Focal loss gradient vanishing

I’ve been working on an unbalanced binary classification problem, where true to false ratio is 9:1, and my input is 20 dim tabular data. In order to handle this imbalanced dataset, I decided to use Focal loss. My implementation of this metric is a PyTorch adaptation of the Tensorflow one.

I made a couple of tests and the outcome of my focal loss implementation is the same as the one produced by the TensorFlow one.

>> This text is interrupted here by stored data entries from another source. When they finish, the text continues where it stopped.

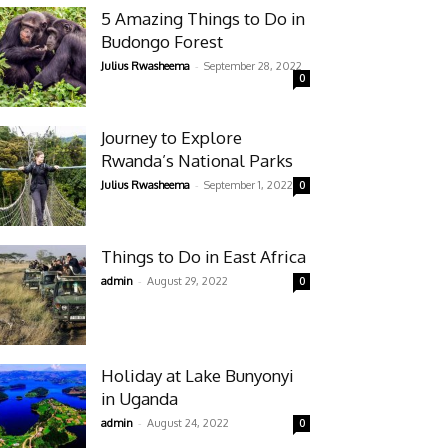
5 Amazing Things to Do in
Budongo Forest
-
Julius Rwasheema
September 28, 2022
0
Journey to Explore
Rwanda’s National Parks
-
Julius Rwasheema
September 1, 2022
0
Things to Do in East Africa
-
admin
August 29, 2022
0
Holiday at Lake Bunyonyi
in Uganda
-
admin
August 24, 2022
0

class FocalLoss(nn.Module):
    Weighs the contribution of each sample to the loss based in the classification error.
    :gamma: Focusing parameter. gamma=0 is equivalent to BCE_loss
    def __init__(self, gamma, eps=1e-6):
        super(FocalLoss, self).__init__()
        self.gamma = gamma

    def forward(self, y_pred, y_true):
        y_true = y_true.float()
        pred_prob = torch.sigmoid(y_pred)
        ce = nn.BCELoss(reduce=False)(pred_prob,y_true)

        p_t = (y_true*pred_prob)+((1-y_true)*(1-pred_prob))
        modulator = 1.0
        if self.gamma:
            modulator = torch.pow((1.0-p_t),torch.tensor(self.gamma).to(device) )
        return torch.mean(modulator*ce)

My model is a simple n hidden layers, in this test n=4, fully connected NN with Relu activation. This architecture works reasonably fine when cross-entropy is used as a loss function.
The figure below presents a gradient flow after one epoch. The value of validation loss approached 7e-12 and the validation accuracy is 50%.

I am using adam optimizer with lr=1e-4.
What do you think about my implementation of the Focal loss? Is it legit?
I am also using a class balanced sampler, therefore each batch contains an equal number of true and false examples.

1 Like

So, is your implementation correct? How did you conclude it?